§ **Activity**: The expected answer is every line from the material below that has the word "mise".

§ **Input data**:
*** Begin section ***

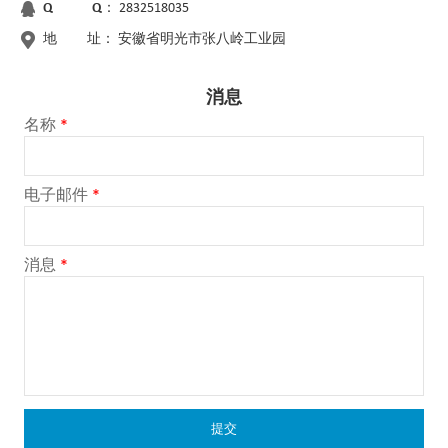
Q Q：
2832518035
地 址：
安徽省明光市张八岭工业园
消息
名称
*
电子邮件
*
消息
*
提交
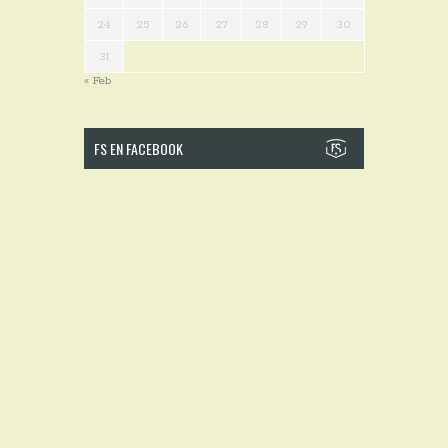
24
25
26
27
28
29
30
31
« Feb
FS EN FACEBOOK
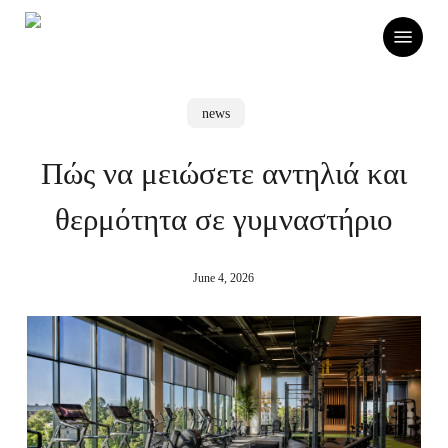
Skip
Menu
to
main
content
news
Πώς να μειώσετε αντηλιά και
θερμότητα σε γυμναστήριο
June 4, 2026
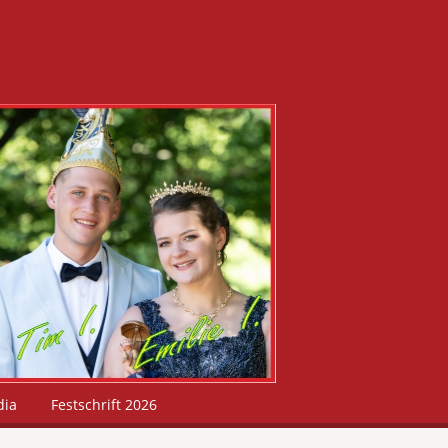
dia
Festschrift 2026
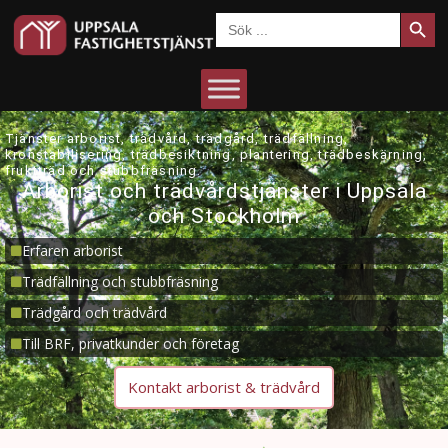
Sökkn
Sök
efter:
Tjänster arborist, trädvård, trädgård, trädfällning,
kronstabilisering, trädbesiktning, plantering, trädbeskärning,
fruktträd och stubbfräsning.
Arborist och trädvårdstjänster i Uppsala
och Stockholm
Erfaren arborist
Trädfällning och stubbfräsning
Trädgård och trädvård
Till BRF, privatkunder och företag
Kontakt arborist & trädvård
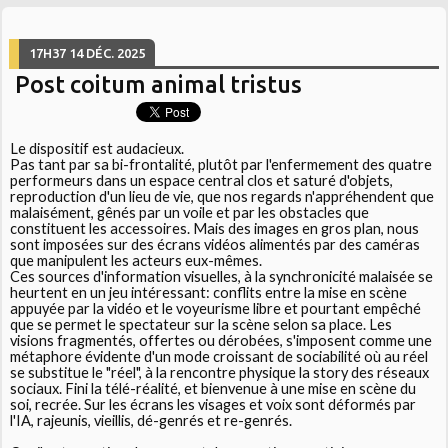
17H37
14
DÉC. 2025
Post coitum animal tristus
Le dispositif est audacieux.
Pas tant par sa bi-frontalité, plutôt par l'enfermement des quatre
performeurs dans un espace central clos et saturé d'objets,
reproduction d'un lieu de vie, que nos regards n'appréhendent que
malaisément, gênés par un voile et par les obstacles que
constituent les accessoires. Mais des images en gros plan, nous
sont imposées sur des écrans vidéos alimentés par des caméras
que manipulent les acteurs eux-mêmes.
Ces sources d'information visuelles, à la synchronicité malaisée se
heurtent en un jeu intéressant: conflits entre la mise en scène
appuyée par la vidéo et le voyeurisme libre et pourtant empêché
que se permet le spectateur sur la scène selon sa place. Les
visions fragmentés, offertes ou dérobées, s'imposent comme une
métaphore évidente d'un mode croissant de sociabilité où au réel
se substitue le "réel", à la rencontre physique la story des réseaux
sociaux. Fini la télé-réalité, et bienvenue à une mise en scène du
soi, recrée. Sur les écrans les visages et voix sont déformés par
l'IA, rajeunis, vieillis, dé-genrés et re-genrés.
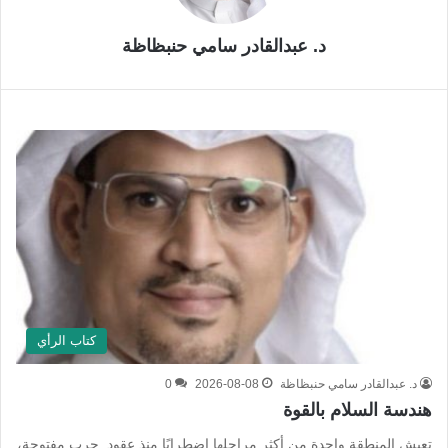
د. عبدالقادر سامي حنبظاظة
كتاب الرأي
د. عبدالقادر سامي حنبظاظة
2026-08-08
0
هندسة السلام بالقوة
تعيش المنطقة واحدة من أكثر مراحلها اضطرابًا منذ عقود. حرب مفتوحة،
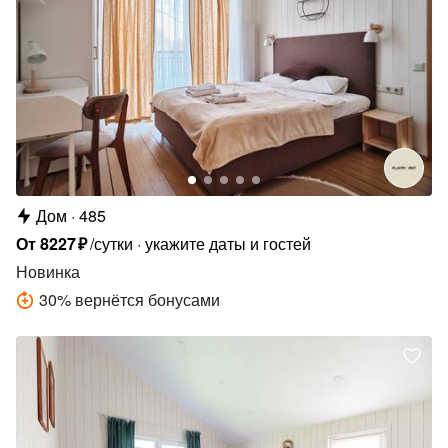
Дом
485
От
8227
₽
/сутки
укажите даты и гостей
Новинка
30
%
вернётся бонусами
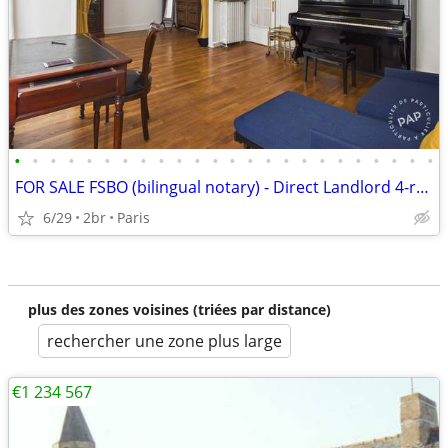
•
•
•
•
•
•
•
•
•
•
•
•
•
•
•
•
•
•
•
•
•
•
•
•
FOR SALE FSBO (bilingual notary) - Direct Landlord 4-room ap (2 bed)
6/29
2br
Paris
plus des zones voisines (triées par distance)
rechercher une zone plus large
€1 234 567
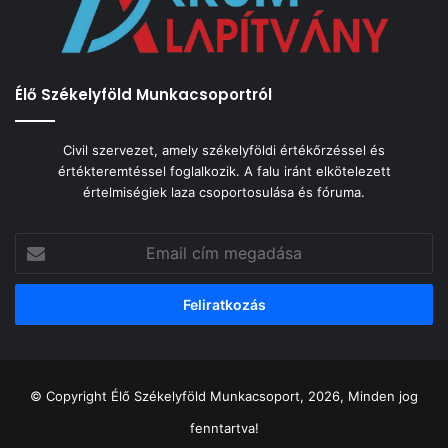
Élő Székelyföld Munkacsoportról
Civil szervezet, amely székelyföldi értékőrzéssel és
értékteremtéssel foglalkozik. A falu iránt elkötelezett
értelmiségiek laza csoportosulása és fóruma.
Email
cím
megadása
© Copyright Élő Székelyföld Munkacsoport, 2026, Minden jog
fenntartva!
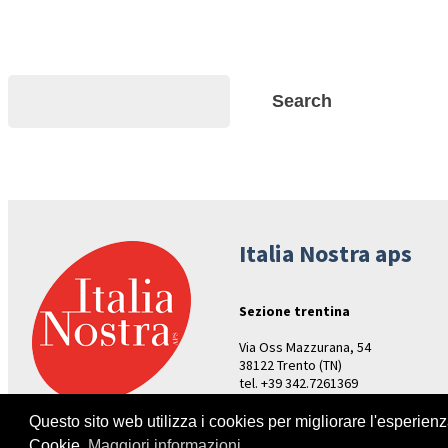
Search
Search
Italia Nostra aps
Sezione trentina
Via Oss Mazzurana, 54
38122 Trento (TN)
tel. +39 342.7261369
Aperture: venerdì ore 17-19
Questo sito web utilizza i cookies per migliorare l'esperien
Cookie.
Maggiori informazioni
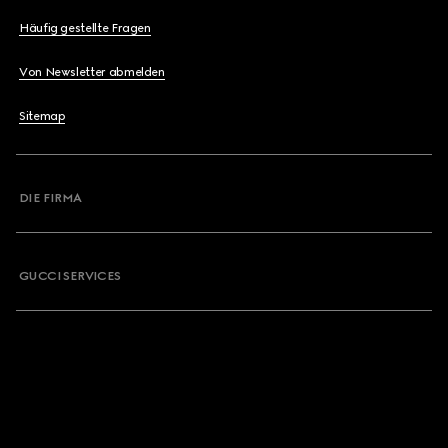
Häufig gestellte Fragen
Von Newsletter abmelden
Sitemap
DIE FIRMA
GUCCI SERVICES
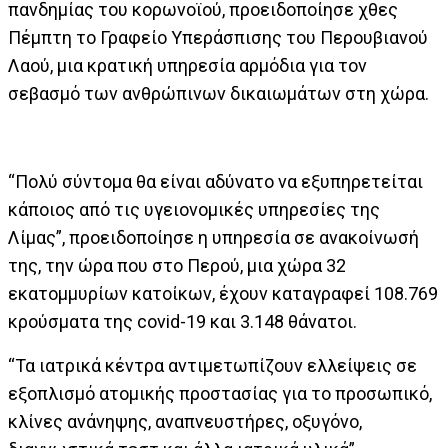
πανδημίας του κορωνοϊού, προειδοποίησε χθες
Πέμπτη το Γραφείο Υπεράσπισης του Περουβιανού
Λαού, μια κρατική υπηρεσία αρμόδια για τον
σεβασμό των ανθρώπινων δικαιωμάτων στη χώρα.
“Πολύ σύντομα θα είναι αδύνατο να εξυπηρετείται
κάποιος από τις υγειονομικές υπηρεσίες της
Λίμας”, προειδοποίησε η υπηρεσία σε ανακοίνωσή
της, την ώρα που στο Περού, μια χώρα 32
εκατομμυρίων κατοίκων, έχουν καταγραφεί 108.769
κρούσματα της covid-19 και 3.148 θάνατοι.
“Τα ιατρικά κέντρα αντιμετωπίζουν ελλείψεις σε
εξοπλισμό ατομικής προστασίας για το προσωπικό,
κλίνες ανάνηψης, αναπνευστήρες, οξυγόνο,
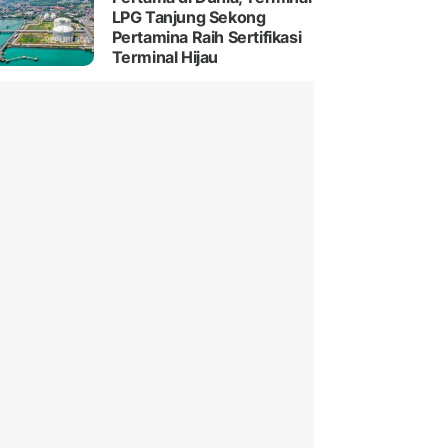
LPG Tanjung Sekong
Pertamina Raih Sertifikasi
Terminal Hijau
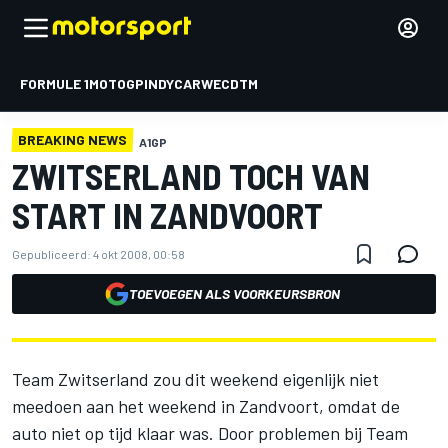
FORMULE 1
MOTOGP
INDYCAR
WEC
DTM
BREAKING NEWS
A1GP
ZWITSERLAND TOCH VAN
START IN ZANDVOORT
Gepubliceerd:
4 okt 2008, 00:58
TOEVOEGEN ALS VOORKEURSBRON
Team Zwitserland zou dit weekend eigenlijk niet
meedoen aan het weekend in Zandvoort, omdat de
auto niet op tijd klaar was. Door problemen bij Team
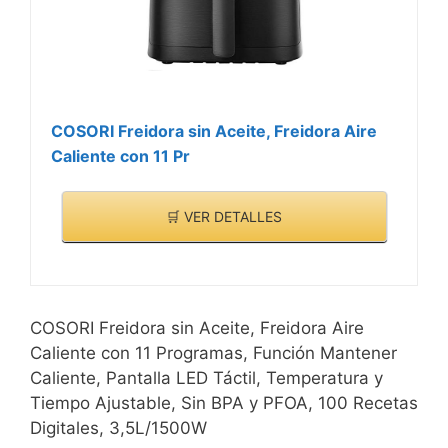
el lavavajillas
COSORI Freidora sin Aceite, Freidora Aire
Caliente con 11 Pr
🛒 VER DETALLES
COSORI Freidora sin Aceite, Freidora Aire
Caliente con 11 Programas, Función Mantener
Caliente, Pantalla LED Táctil, Temperatura y
Tiempo Ajustable, Sin BPA y PFOA, 100 Recetas
Digitales, 3,5L/1500W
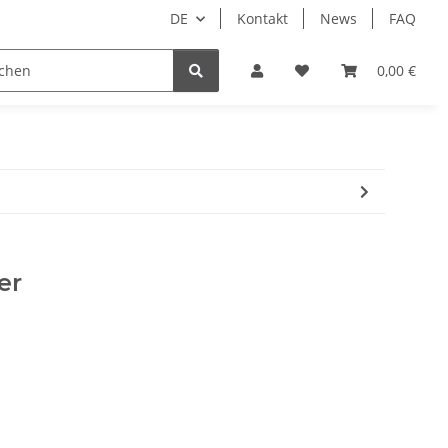
DE
Kontakt
News
FAQ
DIY Keyboard
0,00 €
er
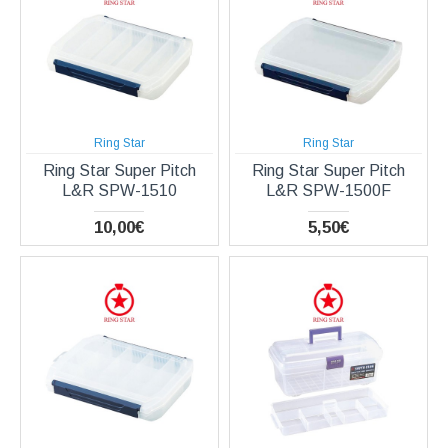
Ring Star
Ring Star
Ring Star Super Pitch
Ring Star Super Pitch
L&R SPW-1510
L&R SPW-1500F
10,00€
5,50€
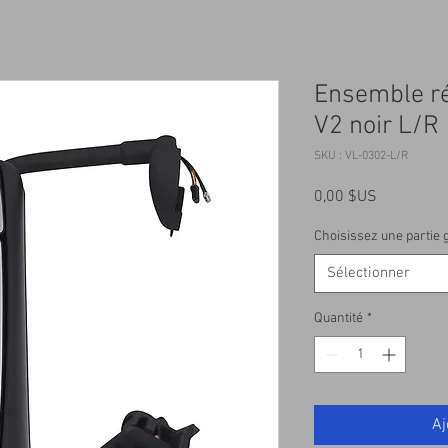
Ensemble ré
V2 noir L/R
SKU : VL-0302-L/R
Prix
0,00 $US
Choisissez une partie 
Sélectionner
Quantité
*
Aj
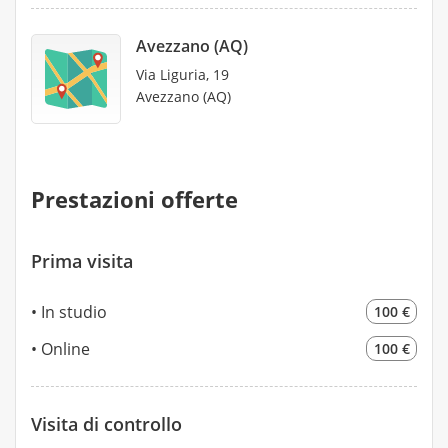
Avezzano (AQ)
Via Liguria, 19
Avezzano (AQ)
Prestazioni offerte
Prima visita
In studio
100 €
Online
100 €
Visita di controllo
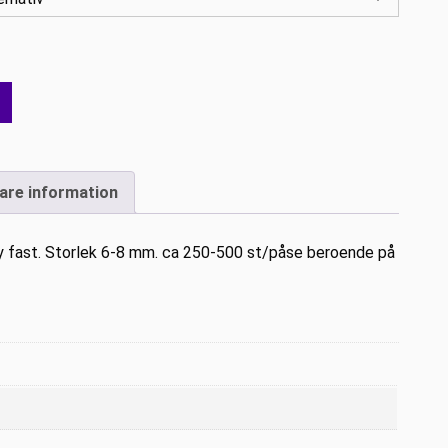
gare information
sy fast. Storlek 6-8 mm. ca 250-500 st/påse beroende på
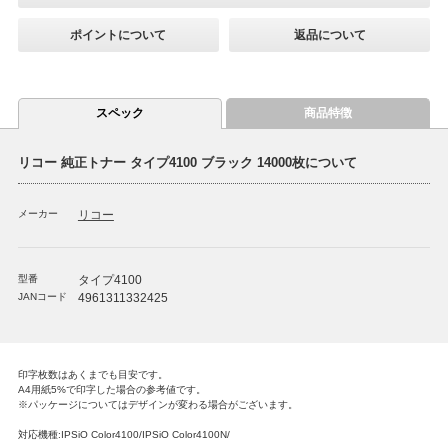
ポイントについて
返品について
スペック
商品特徴
リコー 純正トナー タイプ4100 ブラック 14000枚について
メーカー
リコー
型番
タイプ4100
JANコード
4961311332425
印字枚数はあくまでも目安です。
A4用紙5%で印字した場合の参考値です。
※パッケージについてはデザインが変わる場合がございます。
対応機種:IPSiO Color4100/IPSiO Color4100N/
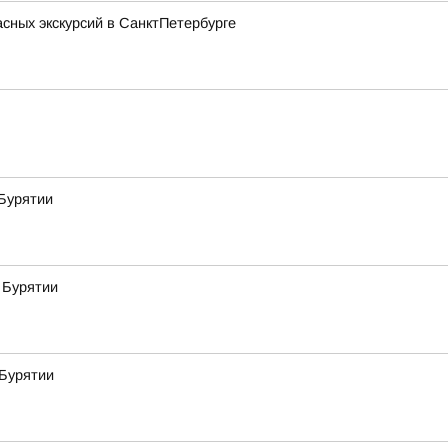
асных экскурсий в СанктПетербурге
Бурятии
 Бурятии
 Бурятии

*** End section ***

§ **Written solution**:
heurtent en un jeu intéressant: conflits entre la mise en scène
sociaux. Fini la télé-réalité, et bienvenue à une mise en scène du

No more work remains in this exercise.